Я, когда после этой встречи мы с Колей шли домой, сказала: посмотри, вокруг нас одни мужчины, а женщин только я да Изольда. С чего бы это, и хорошо ли это? Он ответил, вроде бы дурачась, вроде бы и нет: это, кажется, нормально. Сама видишь, что делается с женщинами. С двадцати до сорока - и всё, нет их. Индивидуальных. Ничего не остается - из того, что делало их женщинами. Потому что они - лоно и приложение к лону. А мужчины с молодости заняты одним: ищут себе применения. Лицо у любого обеспокоенное, твердое, чего-то обязательно выражающее. Доказывают, высказывают и в поддержку доказательств и высказываний так ли сяк ли действуют. И до смерти сохраняются точно теми, какие были всегда. Женщин и может быть только две: уникальная - это ты, и универсальная - это Изольда... Я повисела у него на руке - на локте, - испытывая нежность и обозначая благодарность, и проворковала: ну есть еще временные. Которые вдруг становятся на третьем месяце, на шестом, на девятом... Он ответил неожиданно жестко: никакого там третьего нет... Представьте себе, мы оказались правы.
XXIII
Ни родины не было, ни чужбины, а только удобство и неудобство жить. Регулярные назначения отца на новое место и длительные командировки задали повседневному существованию безбытность. Ни глубоких привязанностей к какому-то поселению, городу, дому, к открывающемуся вблизи или вдали виду у Каблукова от поры детства и отрочества не осталось, ни поэтому явственных детства и отрочества. Конечно, Ленинград имел в себе некий накопленный мощный заряд, называемый то Питером, то Петербургом, и воспринимался он вполне реально как подчинение принятому в нем стилю и установкам, но было не отделаться от ощущения, что это влияние не живое, а историческое и культурное. Полтора же года курсов, проведенные в Москве, которая тоже постаралась стереть со своей физиономии и вытравить из утробы родовые, московские черты и гены, убеждали, что, возможно, любое место на земле хочет быть сведено просто к геометрии: к длине линий, соединяющих одну точку населенного пункта с другой, к жилплощади, к кубатуре помещений. Река еще оставалась инструментом своеобразия - холм какой-нибудь, крутизна его склонов, - тем, что нарушала привычный, упрощающий расчеты перевод пространства на плоскость - какой-нибудь парк с неопределенными границами.
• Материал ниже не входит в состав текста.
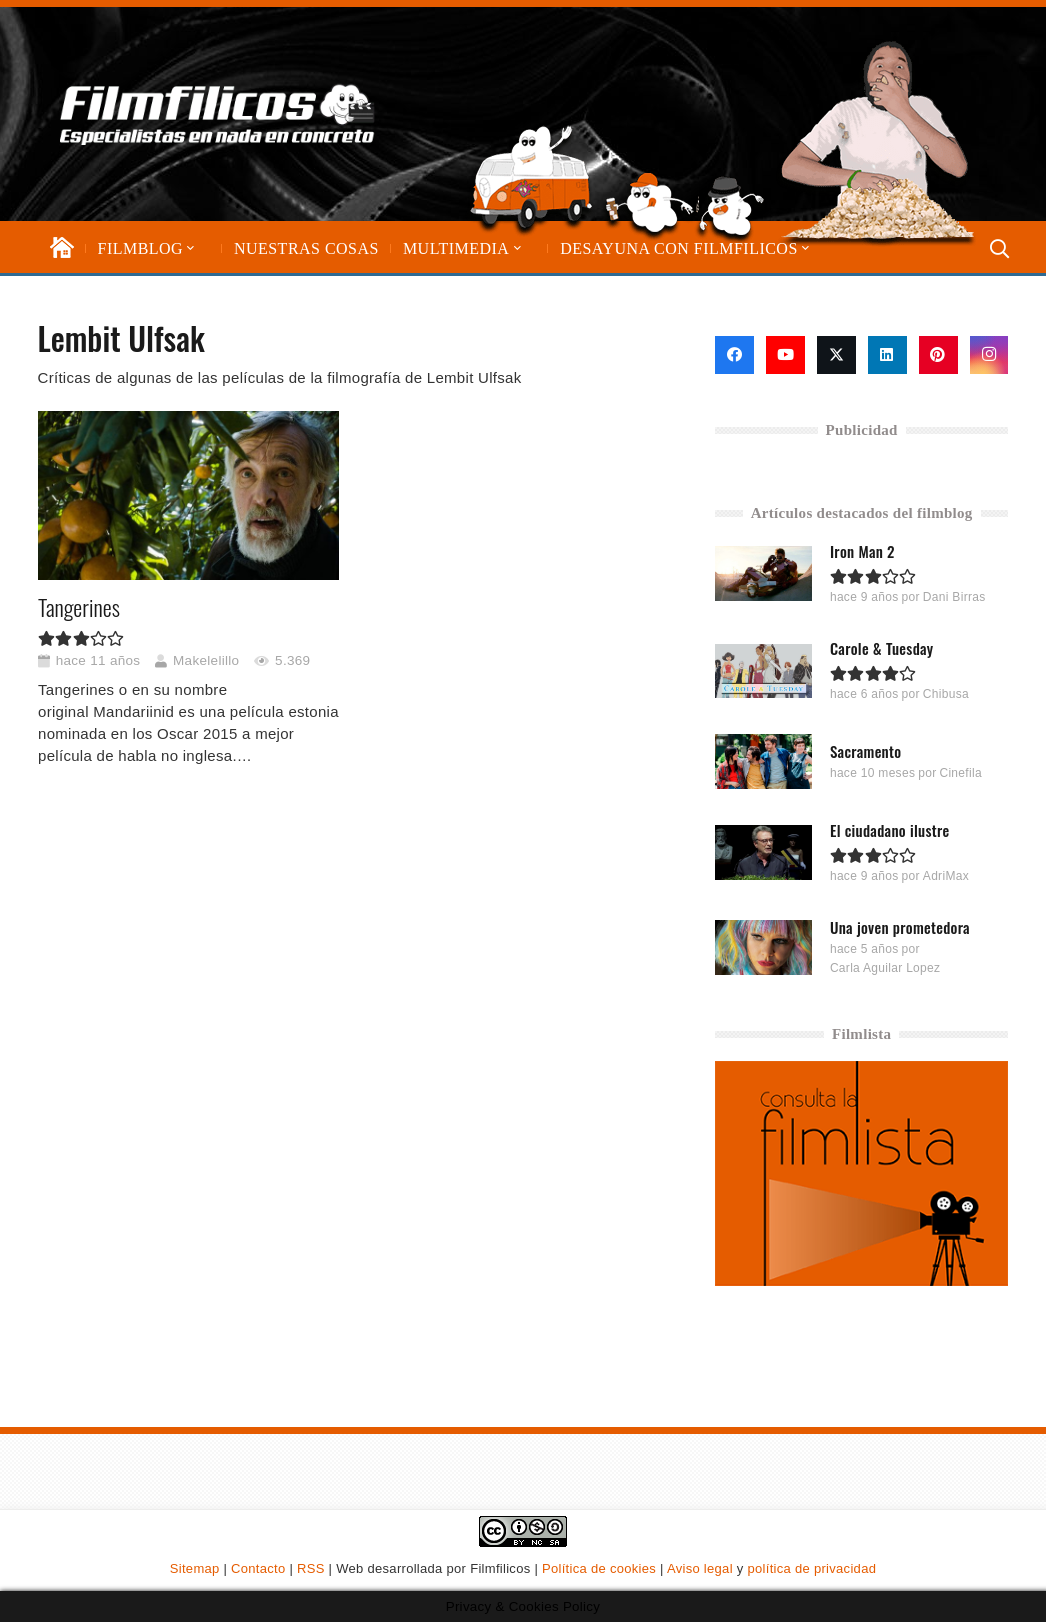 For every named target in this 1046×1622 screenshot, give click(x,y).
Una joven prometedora (900, 927)
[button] (189, 248)
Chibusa (946, 694)
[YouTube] (785, 355)
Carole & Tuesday (882, 648)
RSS (311, 1568)
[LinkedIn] (887, 355)
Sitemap (195, 1568)
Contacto (258, 1568)
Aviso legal (700, 1568)
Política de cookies (599, 1568)
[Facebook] (734, 355)
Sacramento (866, 751)
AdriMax (946, 875)
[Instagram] (989, 355)
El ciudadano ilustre (890, 829)
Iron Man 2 (862, 551)
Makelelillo (206, 660)
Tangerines (79, 608)
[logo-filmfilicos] (218, 114)
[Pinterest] (938, 355)
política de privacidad (811, 1568)
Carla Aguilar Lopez (885, 968)
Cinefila (960, 773)
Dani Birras (954, 597)
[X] (836, 355) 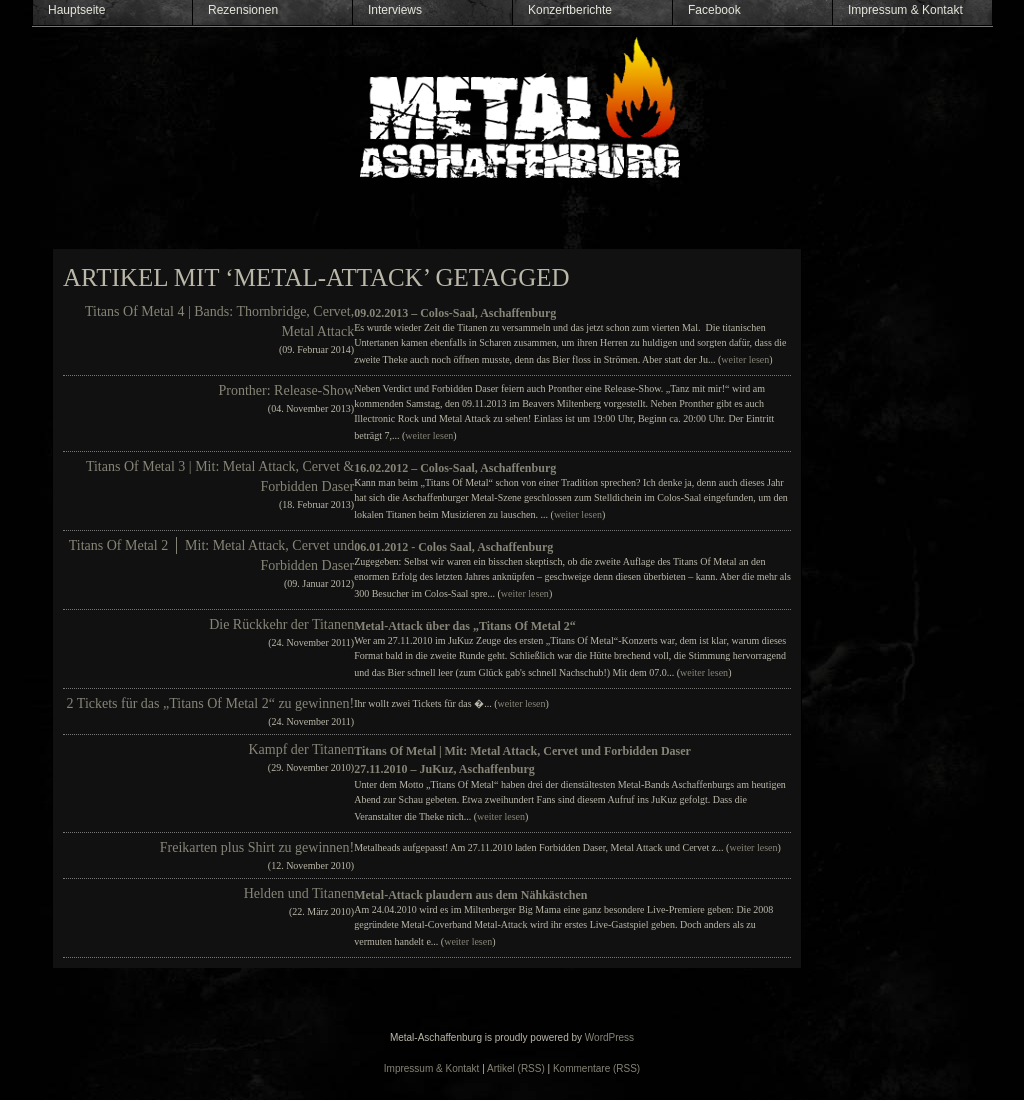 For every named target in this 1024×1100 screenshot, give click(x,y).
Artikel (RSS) (516, 1068)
Но сущность была та же, что в поселке Авангард на мысе Челюскина на Таймыре или в поселке Новый, бывший оазис Кара-Куль, на краю Каракумов. И в Клайпеде, и в Фергане. Для местных, здесь родившихся, наследовавших у отца-матери домики и дома, в этих многовековых стоянках, в их очертаниях родина заключалась так же, как в наглядности самих стен и крыш, это понятно. Но Каблуков не мог справиться с чувством, что находится в музее на открытом воздухе, в заповеднике, сохраняемом государством в условиях, максимально приближенных к естественным, и местные жители - самые убедительные его экспонаты. Кара-Куль в этом смысле можно было бы объявить чемпионом, если бы он уже не был божеством: собственно божеством и одновременно его изваянием. Высохшее русло речки с грехом пополам наполнялось весенней водой на две-три недели, а весь остальной год ее привозили за двести километров цистернами, брали из считанных колодцев и для полива - из постоянно гниющих прудов. Старые границы просматривались кое-где в линии занесенных песком валов, когда-то уложенных из песчаника - того же песка, который, спрессованный, и сейчас можно было добыть на трех- четырехметровой глубине. Они ушли далеко от двухэтажных казарм, поставленных с юга, и таких же двухэтажных жилых домов с севера, которые, в свою очередь, были построены подальше от центральной площади по периметру, чтобы послужить еще одной преградой песку. А он равнодушно и без видимых усилий засыпал приусадебные огороды, и пышные садики, и все немногочисленные поля, вернее, то, во что они превращались через неделю после тщательной, похожей на лепку куличиков во влажных детских песочницах, обработки.